A middle-aged monk with a row of gold embroidery on his sleeve appeared on the steps of the assembly hall. He threw his arms out in a gesture of welcome and trotted down the steps. Shan watched as the other monks looked up at the newcomer. Some nodded deferentially, others quickly averted their eyes. The man was a senior lama, probably the abbot. But why, Shan wondered, didn't the man seemed surprised to see him? The lama interrupted a young student who was raking the gravel and dispatched him into the hall, then pointed toward an herb garden in the shelter of the wall. Shan silently followed him into the garden. Wooden benches were arranged in rows between the plant beds, as though for students receiving instruction. At the end of the garden an old monk was on his knees, pulling weeds.

"We will have the plans finished soon," the lama announced as soon as Shan sat on the front bench.

"Plans?" The young monk appeared with a tray of tea, poured it for them, and retreated with a hurried bow of his head.

"For the first restoration of the college buildings. Tell Wen Li that the plans are almost finished." There was something odd about the lama's demeanor. Shan searched for a way to describe it. Social, he decided. Almost urbane.

"No. We are here about Dilgo Gongsha."

The lama did not relent. "Yes, the plans are nearly complete," he said, as though the topics were connected. "The Bei Da Union is helping, you know. We are helping each other with our reconstructions."

"The Bei Da Union?"

The lama paused and looked at Shan as though for the first time. "Who are you, then?"

"An investigation team. From Colonel Tan's office. I am reviewing the facts of the Dilgo Gongsha matter. He was a resident here, was he not?"

The lama's eyes slowly surveyed Shan, then shifted to Feng and Yeshe, who were inching along the shadows of the walls. As the two passed a small gathering of monks, someone called out in surprise, as if in greeting. Someone else called, in a tone Shan didn't recognize at first. Anger. Yeshe moved behind Feng.

"The last time we saw Dilgo," a gentle voice announced from behind Shan, "he was passing into that peculiar hell for souls taken by violence." Shan's host stood and put his palms together in greeting. It was the old monk who had been tending weeds. His robe was stained from garden work, his fingernails filled with dirt. "We performed the rights of Bardo. By now he is an infant. He will grow to bless those around him once again." He had a twinkle in his eyes, as though the memory of Dilgo caused him joy.

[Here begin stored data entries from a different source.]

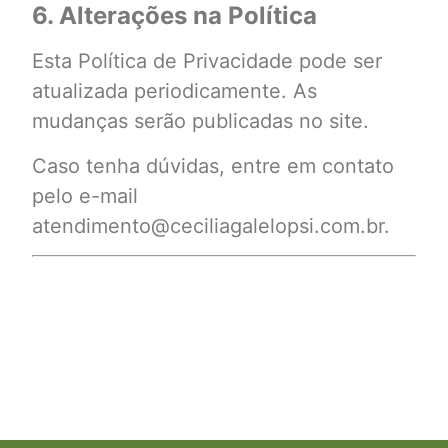
6. Alterações na Política
Esta Política de Privacidade pode ser
atualizada periodicamente. As
mudanças serão publicadas no site.
Caso tenha dúvidas, entre em contato
pelo e-mail
atendimento@ceciliagalelopsi.com.br.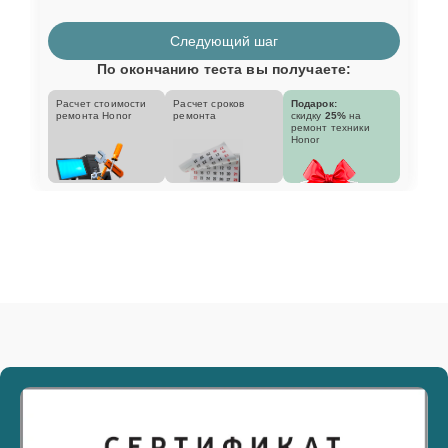
Следующий шаг
По окончанию теста вы получаете:
Расчет стоимости
Расчет сроков
Подарок:
ремонта Honor
ремонта
скидку
25%
на
ремонт техники
Honor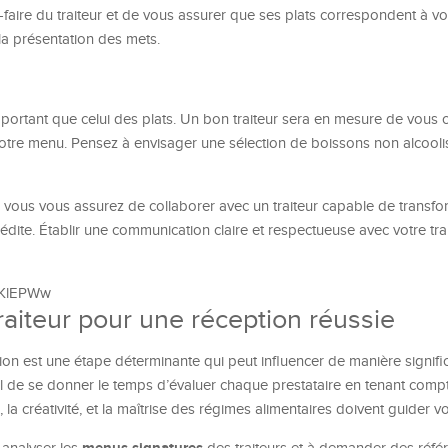
-faire du traiteur et de vous assurer que ses plats correspondent à vo
la présentation des mets.
mportant que celui des plats. Un bon traiteur sera en mesure de vous c
votre menu. Pensez à envisager une sélection de boissons non alcool
 vous vous assurez de collaborer avec un traiteur capable de transfo
édite. Établir une communication claire et respectueuse avec votre trai
l6KlEPWw
aiteur pour une réception réussie
on est une étape déterminante qui peut influencer de manière signific
al de se donner le temps d’évaluer chaque prestataire en tenant compt
, la créativité, et la maîtrise des régimes alimentaires doivent guider v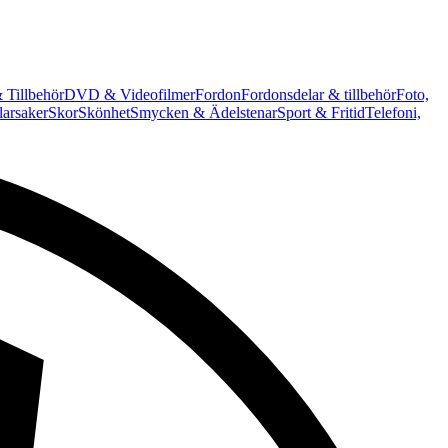
 Tillbehör
DVD & Videofilmer
Fordon
Fordonsdelar & tillbehör
Foto,
arsaker
Skor
Skönhet
Smycken & Ädelstenar
Sport & Fritid
Telefoni,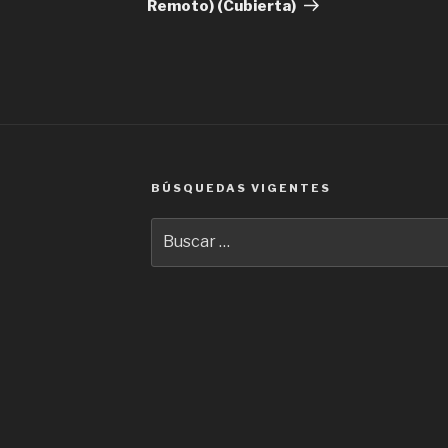
Remoto) (Cubierta)
BÚSQUEDAS VIGENTES
Buscar
por: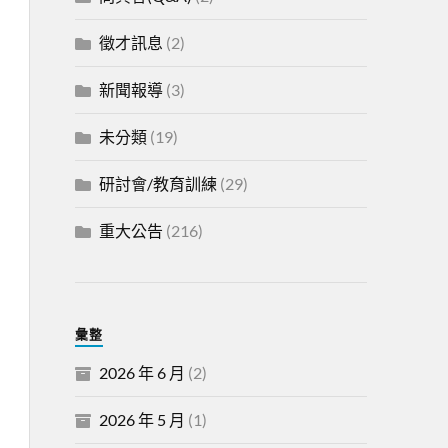
徵才訊息
(2)
新聞報導
(3)
未分類
(19)
研討會/教育訓練
(29)
重大公告
(216)
彙整
2026 年 6 月
(2)
2026 年 5 月
(1)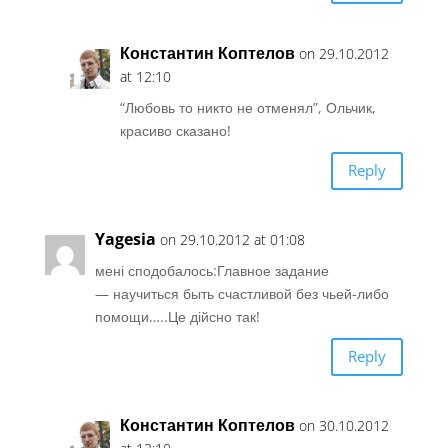
Константин Коптелов
on 29.10.2012
at 12:10
“Любовь то никто не отменял”, Ольчик,
красиво сказано!
Reply
Yagesia
on 29.10.2012 at 01:08
мені сподобалось:Главное задание
— научиться быть счастливой без чьей-либо
помощи…..Це дійсно так!
Reply
Константин Коптелов
on 30.10.2012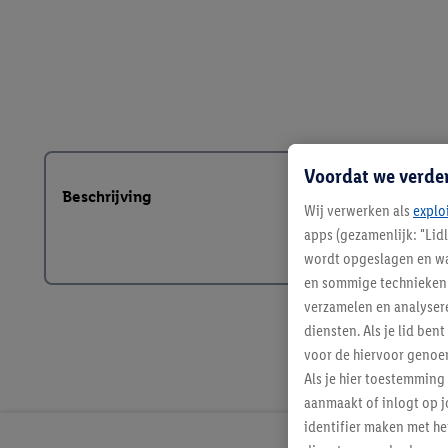
Voordat we verde
Beschrijving
Wij verwerken als
explo
apps (gezamenlijk: "Lid
wordt opgeslagen en wa
en sommige technieken 
verzamelen en analysere
diensten. Als je lid b
voor de hiervoor genoe
Als je hier toestemming
aanmaakt of inlogt op j
identifier maken met he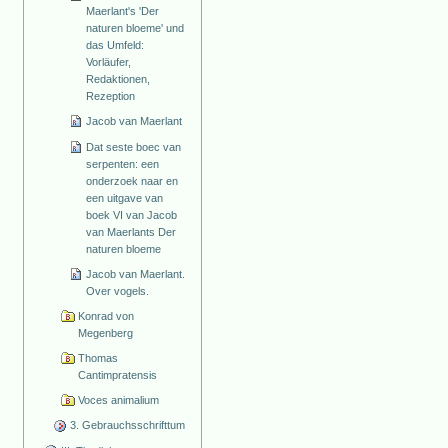
Maerlant's 'Der
naturen bloeme' und
das Umfeld:
Vorläufer,
Redaktionen,
Rezeption
Jacob van Maerlant
Dat seste boec van
serpenten: een
onderzoek naar en
een uitgave van
boek VI van Jacob
van Maerlants Der
naturen bloeme
Jacob van Maerlant.
Over vogels.
Konrad von
Megenberg
Thomas
Cantimpratensis
Voces animalium
3. Gebrauchsschrifttum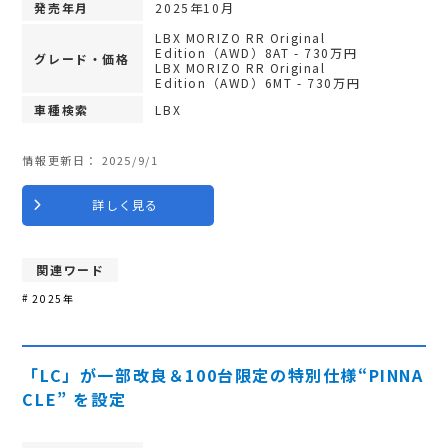
発売年月
2025年10月
LBX MORIZO RR Original
Edition（AWD）8AT - 730万円
グレード・価格
LBX MORIZO RR Original
Edition（AWD）6MT - 730万円
車種検索
LBX
情報更新日：
2025/9/1
詳しく見る
関連ワード
2025年
「LC」が一部改良＆100台限定の特別仕様“PINNA
CLE” を設定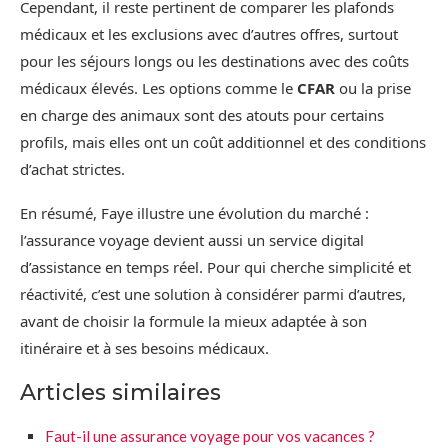
Cependant, il reste pertinent de comparer les plafonds
médicaux et les exclusions avec d’autres offres, surtout
pour les séjours longs ou les destinations avec des coûts
médicaux élevés. Les options comme le
CFAR
ou la prise
en charge des animaux sont des atouts pour certains
profils, mais elles ont un coût additionnel et des conditions
d’achat strictes.
En résumé, Faye illustre une évolution du marché :
l’assurance voyage devient aussi un service digital
d’assistance en temps réel. Pour qui cherche simplicité et
réactivité, c’est une solution à considérer parmi d’autres,
avant de choisir la formule la mieux adaptée à son
itinéraire et à ses besoins médicaux.
Articles similaires
Faut-il une assurance voyage pour vos vacances ?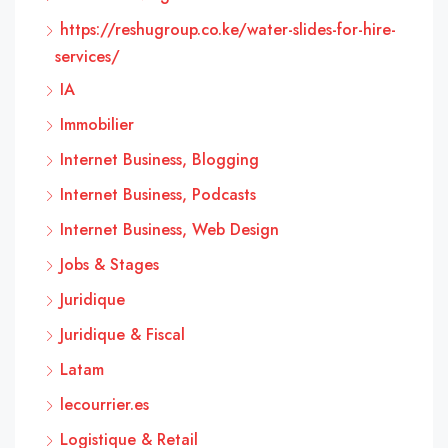
https://reshugroup.co.ke/water-slides-for-hire-
services/
IA
Immobilier
Internet Business, Blogging
Internet Business, Podcasts
Internet Business, Web Design
Jobs & Stages
Juridique
Juridique & Fiscal
Latam
lecourrier.es
Logistique & Retail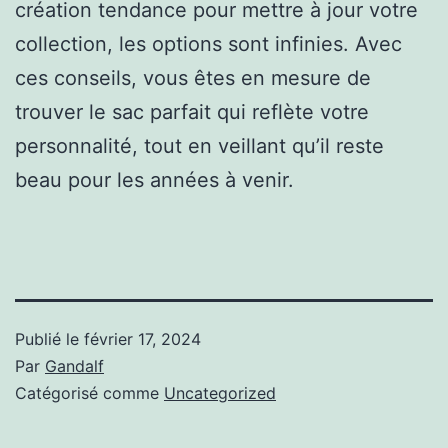
création tendance pour mettre à jour votre
collection, les options sont infinies. Avec
ces conseils, vous êtes en mesure de
trouver le sac parfait qui reflète votre
personnalité, tout en veillant qu’il reste
beau pour les années à venir.
Publié le
février 17, 2024
Par
Gandalf
Catégorisé comme
Uncategorized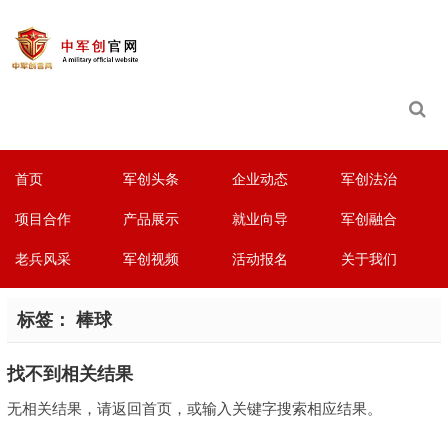
首页
军创头条
企业动态
军创法治
项目合作
产品展示
就业向导
军创融合
老兵风采
军创视频
活动报名
关于我们
标签：
棒球
找不到相关结果
无相关结果，请返回首页，或输入关键字搜索相应结果。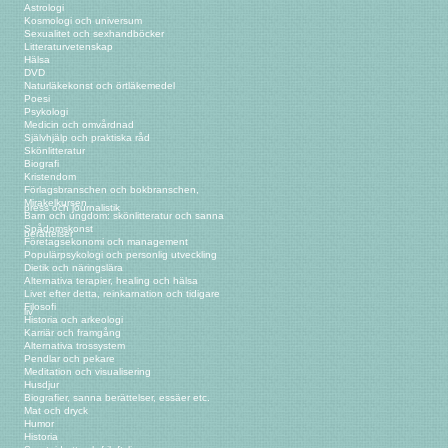
Astrologi
Kosmologi och universum
Sexualitet och sexhandböcker
Litteraturvetenskap
Hälsa
DVD
Naturläkekonst och örtläkemedel
Poesi
Psykologi
Medicin och omvårdnad
Självhjälp och praktiska råd
Skönlitteratur
Biografi
Kristendom
Förlagsbranschen och bokbranschen,
Mirakelkursen
press och journalistik
Barn och ungdom: skönlitteratur och sanna
Spådomskonst
berättelser
Företagsekonomi och management
Populärpsykologi och personlig utveckling
Dietik och näringslära
Alternativa terapier, healing och hälsa
Livet efter detta, reinkarnation och tidigare
Filosofi
liv
Historia och arkeologi
Karriär och framgång
Alternativa trossystem
Pendlar och pekare
Meditation och visualisering
Husdjur
Biografier, sanna berättelser, essäer etc.
Mat och dryck
Humor
Historia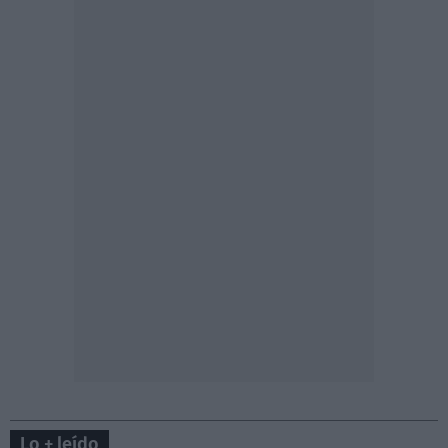
Lo + leído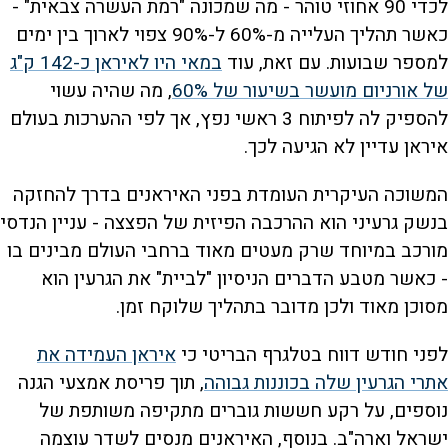
לכדי 90 אחוזי טוהר - מה שמכונה "רמת העשרה צבאית" -
כאשר תהליך העלייה מ-60% ל-90% צפוי לארוך בין ימים
למספר שבועות. עם זאת, עוד
במאי היו לאיראן כ-142 ק"ג
של אורניום מועשר בשיעור של 60%
, מה שהיה עשוי
להספיק לה לפיתוח 3 ראשי נפץ, אך לפי ההערכות בעולם
איראן עדיין לא הגיעה לכך.
המשוכה העיקרית העומדת בפני האיראנים בדרך להחזקה
בנשק גרעיני הוא ההרכבה הפיזית של הפצצה - עניין הנדסי
מורכב במיוחד שרק מעטים מאוד ברחבי העולם מבינים בו
- כאשר מטבע הדברים הניסיון "לביית" את הגרעין הוא
מסוכן מאוד ולכן מדובר בתהליך שלוקח זמן.
לפני חודש דווח בטלגרף הבריטי כי
איראן העמידה את
אתרי הגרעין שלה בכוננות גבוהה
, תוך פריסת אמצעי הגנה
נוספים, על רקע חששות גוברים מתקיפה משותפת של
ישראל וארה"ב. בנוסף, האיראנים מנסים לשדר עוצמה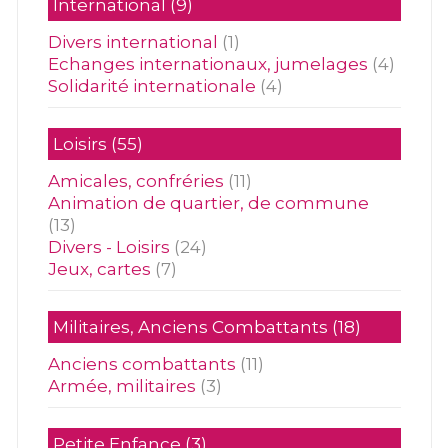
International
(9)
Divers international
(1)
Echanges internationaux, jumelages
(4)
Solidarité internationale
(4)
Loisirs
(55)
Amicales, confréries
(11)
Animation de quartier, de commune
(13)
Divers - Loisirs
(24)
Jeux, cartes
(7)
Militaires, Anciens Combattants
(18)
Anciens combattants
(11)
Armée, militaires
(3)
Petite Enfance
(3)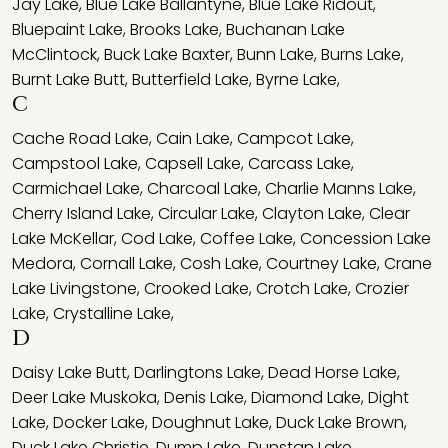
Jay Lake
,
Blue Lake Ballantyne
,
Blue Lake Ridout
,
Bluepaint Lake
,
Brooks Lake
,
Buchanan Lake
McClintock
,
Buck Lake Baxter
,
Bunn Lake
,
Burns Lake
,
Burnt Lake Butt
,
Butterfield Lake
,
Byrne Lake
,
C
Cache Road Lake
,
Cain Lake
,
Campcot Lake
,
Campstool Lake
,
Capsell Lake
,
Carcass Lake
,
Carmichael Lake
,
Charcoal Lake
,
Charlie Manns Lake
,
Cherry Island Lake
,
Circular Lake
,
Clayton Lake
,
Clear
Lake McKellar
,
Cod Lake
,
Coffee Lake
,
Concession Lake
Medora
,
Cornall Lake
,
Cosh Lake
,
Courtney Lake
,
Crane
Lake Livingstone
,
Crooked Lake
,
Crotch Lake
,
Crozier
Lake
,
Crystalline Lake
,
D
Daisy Lake Butt
,
Darlingtons Lake
,
Dead Horse Lake
,
Deer Lake Muskoka
,
Denis Lake
,
Diamond Lake
,
Dight
Lake
,
Docker Lake
,
Doughnut Lake
,
Duck Lake Brown
,
Duck Lake Christie
,
Dump Lake
,
Dunstan Lake
,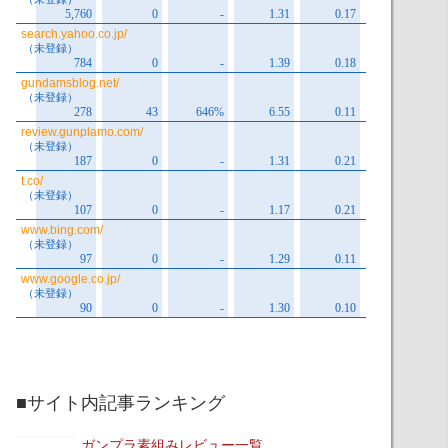
■サイト内記事ランキング
ガンプラ素組みレビュー一覧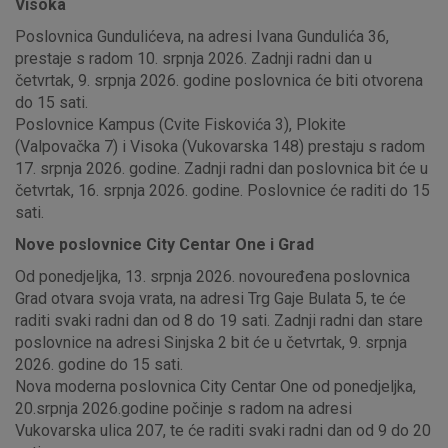
Visoka
Poslovnica Gundulićeva, na adresi Ivana Gundulića 36,
prestaje s radom 10. srpnja 2026. Zadnji radni dan u
četvrtak, 9. srpnja 2026. godine poslovnica će biti otvorena
do 15 sati.
Poslovnice Kampus (Cvite Fiskovića 3), Plokite
(Valpovačka 7) i Visoka (Vukovarska 148) prestaju s radom
17. srpnja 2026. godine. Zadnji radni dan poslovnica bit će u
četvrtak, 16. srpnja 2026. godine. Poslovnice će raditi do 15
sati.
Nove poslovnice City Centar One i Grad
Od ponedjeljka, 13. srpnja 2026. novouređena poslovnica
Grad otvara svoja vrata, na adresi Trg Gaje Bulata 5, te će
raditi svaki radni dan od 8 do 19 sati. Zadnji radni dan stare
poslovnice na adresi Sinjska 2 bit će u četvrtak, 9. srpnja
2026. godine do 15 sati.
Nova moderna poslovnica City Centar One od ponedjeljka,
20.srpnja 2026.godine počinje s radom na adresi
Vukovarska ulica 207, te će raditi svaki radni dan od 9 do 20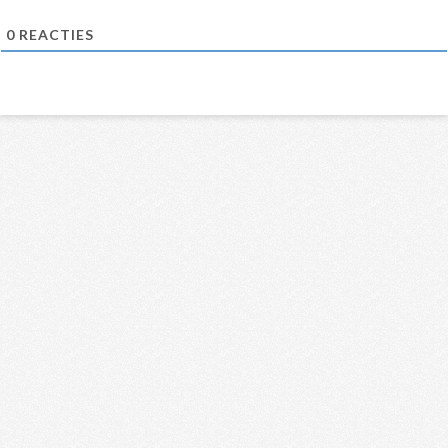
0
REACTIES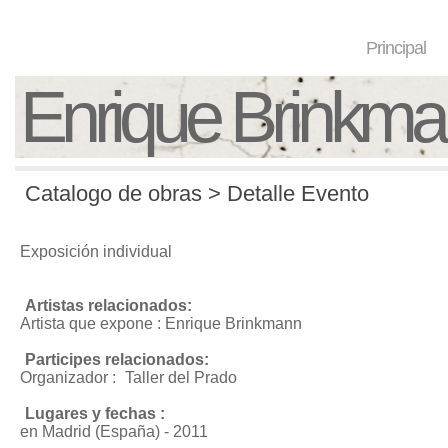
Principal
Enrique Brinkm
Catalogo de obras > Detalle Evento
Exposición individual
Artistas relacionados:
Artista que expone : Enrique Brinkmann
Participes relacionados:
Organizador :
Taller del Prado
Lugares y fechas :
en Madrid (España) - 2011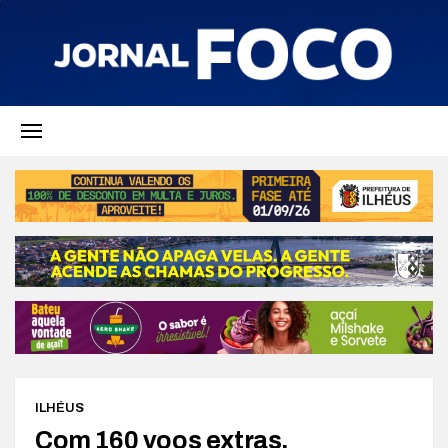
ILHÉUS
Com 160 voos extras,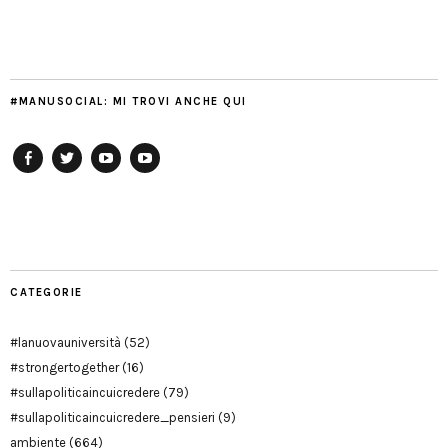
#MANUSOCIAL: MI TROVI ANCHE QUI
Facebook
Twitter
YouTube
YouTube
Manu
PD
Modena
CATEGORIE
#lanuovauniversità
(52)
#strongertogether
(16)
#sullapoliticaincuicredere
(79)
#sullapoliticaincuicredere_pensieri
(9)
ambiente
(664)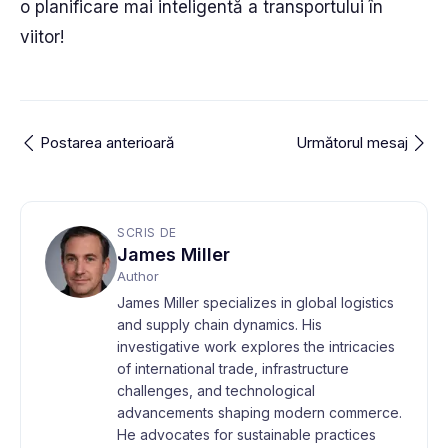
o planificare mai inteligentă a transportului în
viitor!
Postarea anterioară
Următorul mesaj
SCRIS DE
James Miller
Author
James Miller specializes in global logistics
and supply chain dynamics. His
investigative work explores the intricacies
of international trade, infrastructure
challenges, and technological
advancements shaping modern commerce.
He advocates for sustainable practices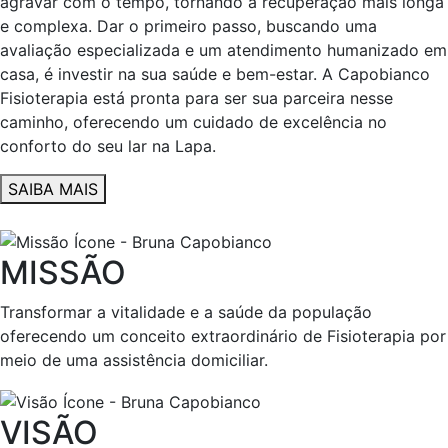
agravar com o tempo, tornando a recuperação mais longa
e complexa. Dar o primeiro passo, buscando uma
avaliação especializada e um atendimento humanizado em
casa, é investir na sua saúde e bem-estar. A Capobianco
Fisioterapia está pronta para ser sua parceira nesse
caminho, oferecendo um cuidado de excelência no
conforto do seu lar na Lapa.
SAIBA MAIS
MISSÃO
Transformar a vitalidade e a saúde da população
oferecendo um conceito extraordinário de Fisioterapia por
meio de uma assistência domiciliar.
VISÃO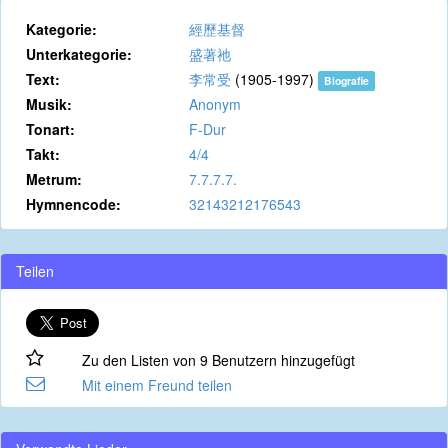
Kategorie:
經歷基督
Unterkategorie:
盛著祂
Text:
李常受
(1905-1997)
Biografie
Musik:
Anonym
Tonart:
F-Dur
Takt:
4/4
Metrum:
7.7.7.7.
Hymnencode:
32143212176543
Teilen
Zu den Listen von 9 Benutzern hinzugefügt
Mit einem Freund teilen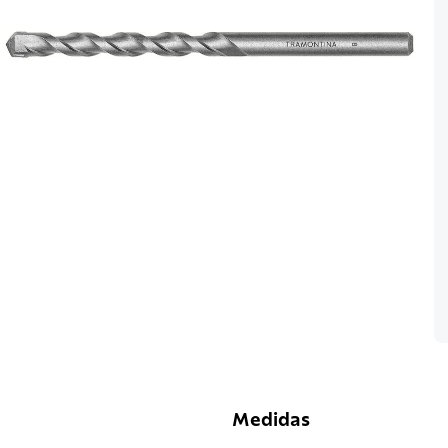
Medidas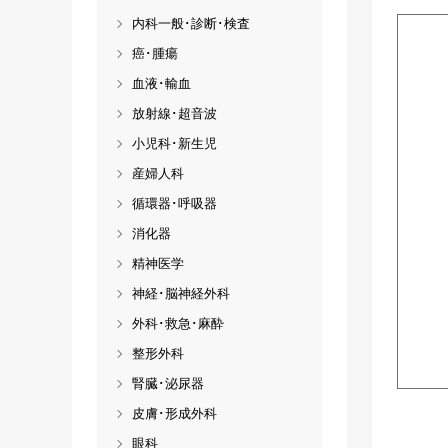
内科一般･診断･検査
癌･腫瘍
血液･輸血
放射線･超音波
小児科･新生児
産婦人科
循環器･呼吸器
消化器
精神医学
神経･脳神経外科
外科･救急･麻酔
整形外科
腎臓･泌尿器
皮膚･形成外科
眼科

"Abbot," the lama said with a bow of his head. "Forgive me. I thought you were in your meditation cell."

Abbot? Shan looked in confusion at the first lama.

"You have met our chandzoe," the abbot offered, noticing Shan's glance. "Welcome to Khartok."

"Chandzoe?" It was not a term Shan had heard in any of the winter tales.

"The manager of our secular affairs," the abbot explained.